Seit seiner Entwicklung ist der Motor schon für eine Vielzahl verschiedener „Anwendungen“ eingesetzt worden, von denen allerdings nur für die wenigsten ein unmittelbarer praktischer Nutzen absehbar ist. Feringas Team selbst etwa hat mit einem „Propeller“ versehene Motoren an einem Gold­partikel angebracht – freilich ohne ihn damit tatsächlich in Bewegung zu versetzen. Großes Aufsehen erregte auch ein molekulares „Auto“, in dem gleich vier der Motoren – einer für jedes Rad – zum Einsatz kamen. Anstelle von Licht wurde es durch den Tunnel­strom aus der Spitze eines Raster­tunnel­mikroskops angetrieben und legte so einige Nanometer auf der Oberfläche eines Kupfer-Einkristalls zurück.

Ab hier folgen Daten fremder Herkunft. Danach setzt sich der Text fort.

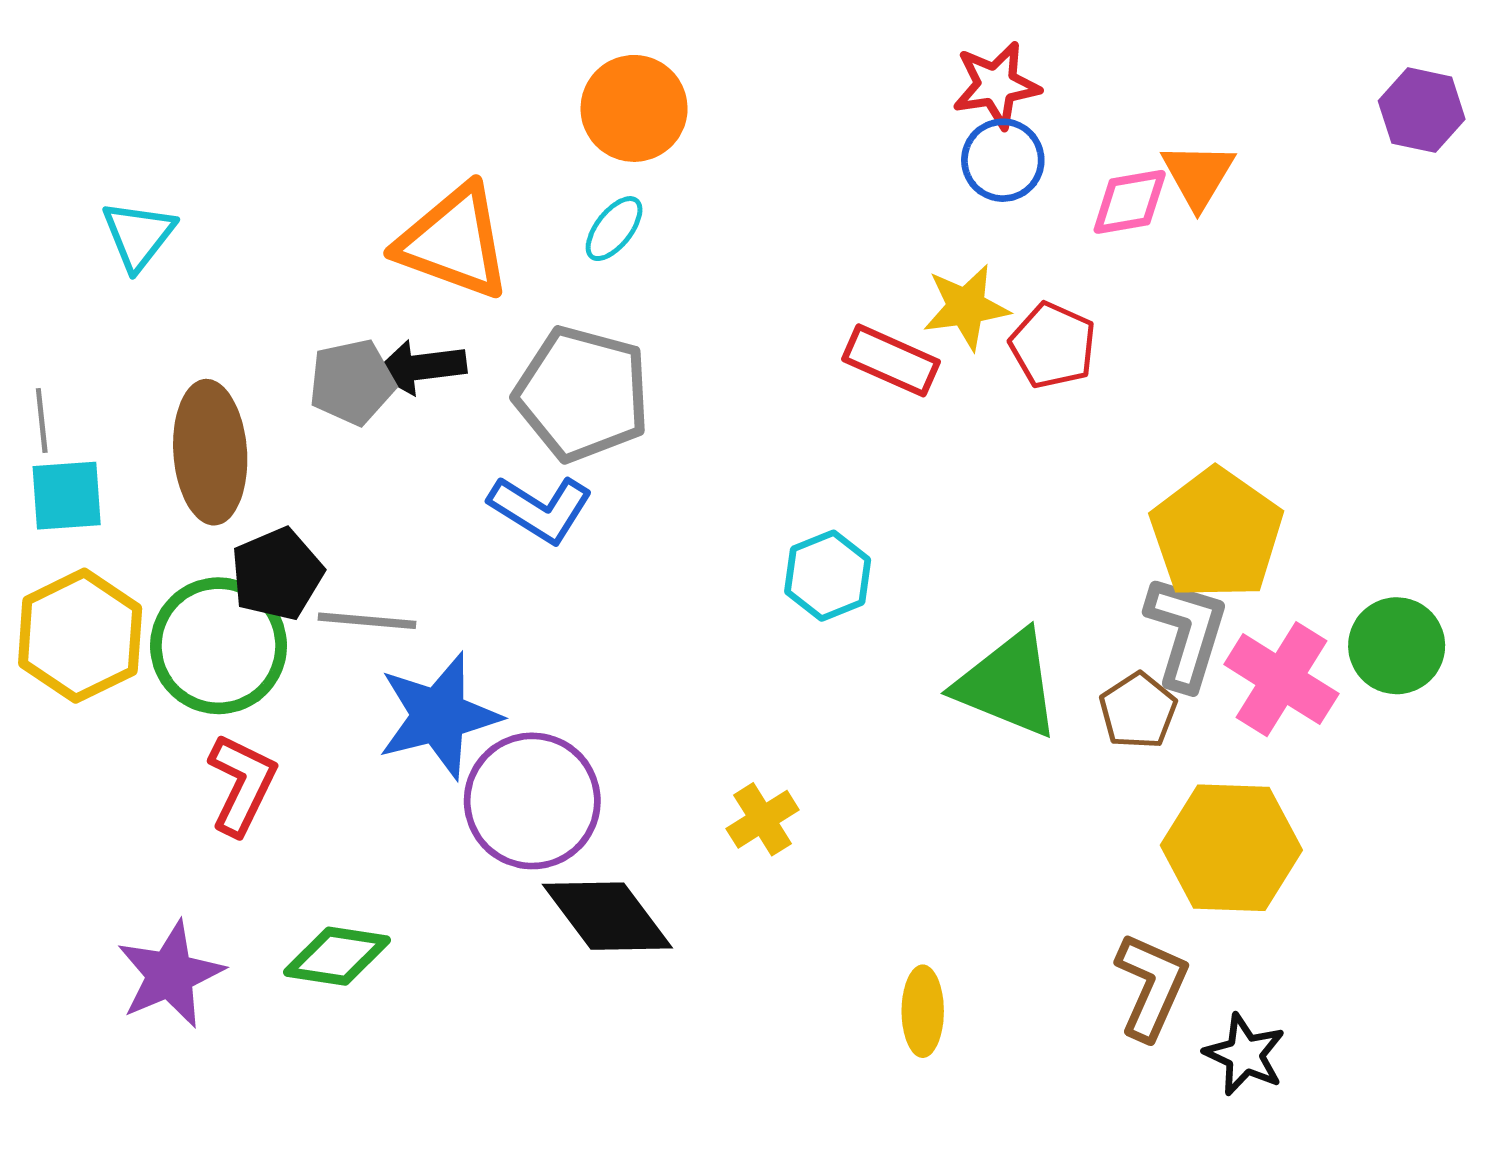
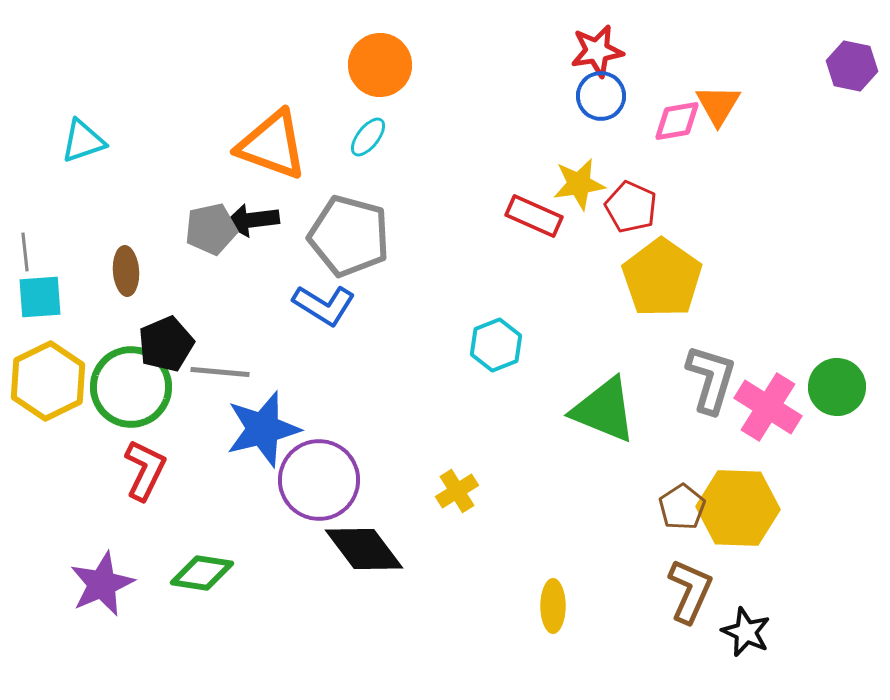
cyan triangle: (138, 235) -> (83, 141), turned 33
brown ellipse: (210, 452) -> (126, 271), size x0.6
yellow pentagon: (1216, 534) -> (662, 278), moved
brown pentagon: (1138, 711) -> (682, 507), moved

Ähnlich wie bei der Kontraktion eines Muskels ist es aber auch möglich, die Wirkung einer Vielzahl molekularer Motoren zu einem makroskopischen Effekt zu kombinieren. So ist es etwa einer Forschergruppe der Universität Straßburg gelungen, Feringas Motoren in das Polymer­netzwerk eines Gels zu integrieren. Setzte man die Drehbewegungen durch optische Anregung in Gang, so wickelten die einzelnen Motoren die Polymer­stränge zu engen Knäueln auf. Das führte zu einer Kontraktion des Materials, die bequem mit freiem Auge sichtbar war. Indem sie das System später noch um molekulare Kupplungen erweiterten, gelang es den Forschern sogar, den Vorgang wieder umzukehren: Bestrahlung aus einer anderen Lichtquelle öffnete die Kupplungen, wodurch sich die Knäuel wieder auflösten. Ein solches System könnte in Zukunft durchaus Anwendung als mechanischer Aktuator finden.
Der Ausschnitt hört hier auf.